Não é por outra razão que o governo federal quer criar uma estatal só para o petróleo do pré-sal: centraliza o dinheiro em Brasília e o distribui. De que forma? A comissão interministerial pode até vir a definir alguns critérios, mas alguém acredita que eles serão seguidos? Se o dinheiro da CPMF - uns trocados em comparação com o pré-sal - serviu para tudo menos para a saúde, como determinava a lei, imagine a mina de ouro deste petróleo!
Citado como bom exemplo por alguns ministros, o modelo da estatal norueguesa Petoro não se adapta aos hábitos e costumes dos governantes brasileiros.

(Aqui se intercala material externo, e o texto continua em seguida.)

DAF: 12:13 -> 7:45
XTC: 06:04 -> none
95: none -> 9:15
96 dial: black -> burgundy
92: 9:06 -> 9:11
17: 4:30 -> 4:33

A começar pela limitação imposta em lei de possuir, no máximo, 60 empregados - um quadro que o apetite dos partidos políticos considera ridículo para uma estatal brasileira (a Empresa de Política Energética deveria funcionar com um núcleo de 20 pessoas, e hoje tem quase 200). Afinal, divisão de poder é fundamental para a partilha do dinheiro e para atender às "necessidades" partidárias.

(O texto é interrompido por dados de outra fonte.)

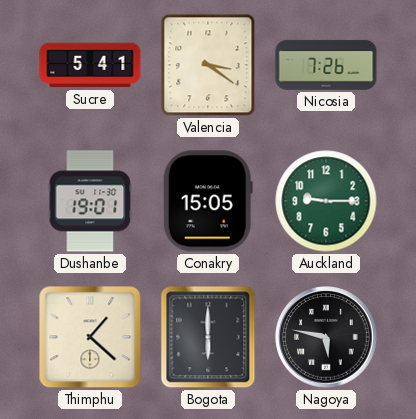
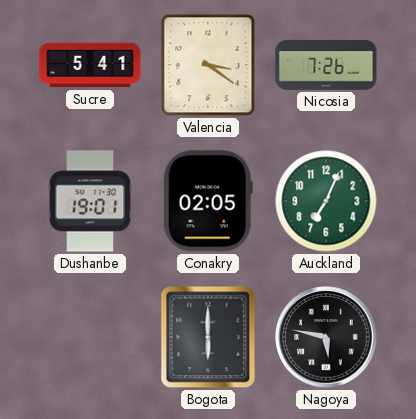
Conakry: 15:05 -> 02:05
Auckland: 9:15 -> 7:04
Thimphu: 1:22 -> none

Mas não há dúvida de que a partilha do pré-sal precisa ser ampliada. Hoje o dinheiro de taxas pagas por empresas petrolíferas é distribuído entre a União, 10 Estados e 900 municípios localizados nas áreas de produção. Por concentrar quase 80% da produção, o Rio de Janeiro é o Estado mais bem aquinhoado e Campos dos Goytacazes, o município. Livres de qualquer fiscalização, muitos prefeitos usam o dinheiro para fazer política e não beneficiam os habitantes. É o que tem acontecido em Campos, há anos sob influência política do ex-governador Anthony Garotinho e que, sozinho, deve receber perto de R$ 1 bilhão em 2008 - sua população continua muito pobre, sem saúde e educação adequadas.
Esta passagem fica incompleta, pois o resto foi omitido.